A delicious dish of 1 egg, 1 egg white, sauteed white onion, zucchini, yellow squash, and smoked salmon. Seasoned with sea salt, fresh cracked pepper, garlic powder, and a side of umeboshi plum paste. Topped with microgreens and diced green onions.
I would tell you that it hit the spot, but I think that goes without saying. It was fantastic.
Ok, time for a recipe!
Fast forward to Saturday night. I’m hungry (again), can’t decide on what to eat, and have a lot of veggies in the house. And most importantly, I saw this recipe for Vegan Mac ‘N Cheese earlier that day. Aren’t there just some recipes that hits you with that I-Must-Make-This-Now kind of feeling? Yeah, me too. (Thanks, The Fitness Dish!)

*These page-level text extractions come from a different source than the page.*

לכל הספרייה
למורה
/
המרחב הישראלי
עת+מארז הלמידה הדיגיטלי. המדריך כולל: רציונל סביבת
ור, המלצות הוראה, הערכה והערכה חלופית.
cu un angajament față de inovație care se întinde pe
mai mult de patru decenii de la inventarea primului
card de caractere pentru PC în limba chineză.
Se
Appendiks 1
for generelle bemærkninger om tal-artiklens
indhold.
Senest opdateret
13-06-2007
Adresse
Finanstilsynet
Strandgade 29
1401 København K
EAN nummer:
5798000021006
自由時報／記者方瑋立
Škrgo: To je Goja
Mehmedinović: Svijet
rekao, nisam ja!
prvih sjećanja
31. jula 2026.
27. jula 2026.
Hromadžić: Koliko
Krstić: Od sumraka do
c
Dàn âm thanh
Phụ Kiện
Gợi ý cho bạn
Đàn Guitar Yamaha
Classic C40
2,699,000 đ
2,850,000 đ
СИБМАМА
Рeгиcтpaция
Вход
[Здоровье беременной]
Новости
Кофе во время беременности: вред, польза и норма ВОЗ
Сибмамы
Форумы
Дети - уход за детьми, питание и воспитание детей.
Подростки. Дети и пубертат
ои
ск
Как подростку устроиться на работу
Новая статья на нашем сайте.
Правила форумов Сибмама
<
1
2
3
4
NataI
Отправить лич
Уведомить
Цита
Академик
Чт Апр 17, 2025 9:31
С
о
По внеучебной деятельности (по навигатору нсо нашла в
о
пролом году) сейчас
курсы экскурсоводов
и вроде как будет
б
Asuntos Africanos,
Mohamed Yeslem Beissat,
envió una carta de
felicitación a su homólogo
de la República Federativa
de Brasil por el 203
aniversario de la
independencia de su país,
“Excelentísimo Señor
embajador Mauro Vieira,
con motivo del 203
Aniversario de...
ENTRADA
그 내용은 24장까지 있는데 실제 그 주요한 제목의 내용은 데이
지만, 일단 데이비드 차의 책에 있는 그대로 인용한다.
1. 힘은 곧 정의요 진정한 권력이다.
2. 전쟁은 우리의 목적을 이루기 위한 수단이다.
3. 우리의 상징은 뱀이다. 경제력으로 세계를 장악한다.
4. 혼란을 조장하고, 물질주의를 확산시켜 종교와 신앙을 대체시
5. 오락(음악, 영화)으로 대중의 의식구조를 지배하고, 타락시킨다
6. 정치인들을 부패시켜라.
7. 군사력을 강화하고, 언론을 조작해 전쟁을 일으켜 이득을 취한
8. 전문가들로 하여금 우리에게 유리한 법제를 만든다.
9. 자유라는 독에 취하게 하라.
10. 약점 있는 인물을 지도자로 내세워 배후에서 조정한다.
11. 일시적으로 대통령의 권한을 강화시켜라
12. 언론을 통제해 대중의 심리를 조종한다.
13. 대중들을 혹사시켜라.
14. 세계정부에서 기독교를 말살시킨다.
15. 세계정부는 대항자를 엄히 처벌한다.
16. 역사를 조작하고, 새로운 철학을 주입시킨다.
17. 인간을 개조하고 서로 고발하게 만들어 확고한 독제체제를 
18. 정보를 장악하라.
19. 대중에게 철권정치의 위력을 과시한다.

Vegan Mac ‘N Cheeze with Spaghetti Squash Noodles
I used the recipe as a guide and pretty much followed it closely. I did sub pumpkin and sunflower seeds for the cashews, sauteed some garlic and onions before blending, and tossed in some apple cider vinegar for kicks. And obviously, besides the pasta, I used baked spaghetti squash.
Like I said, it’s not pretty but it’s seriously delicious. I don’t joke around with flavor. I happily ate this plate (*ahem* times two.point.five *ahem*) Don’t judge, I have a healthy appetite (shhhh… and I like it!).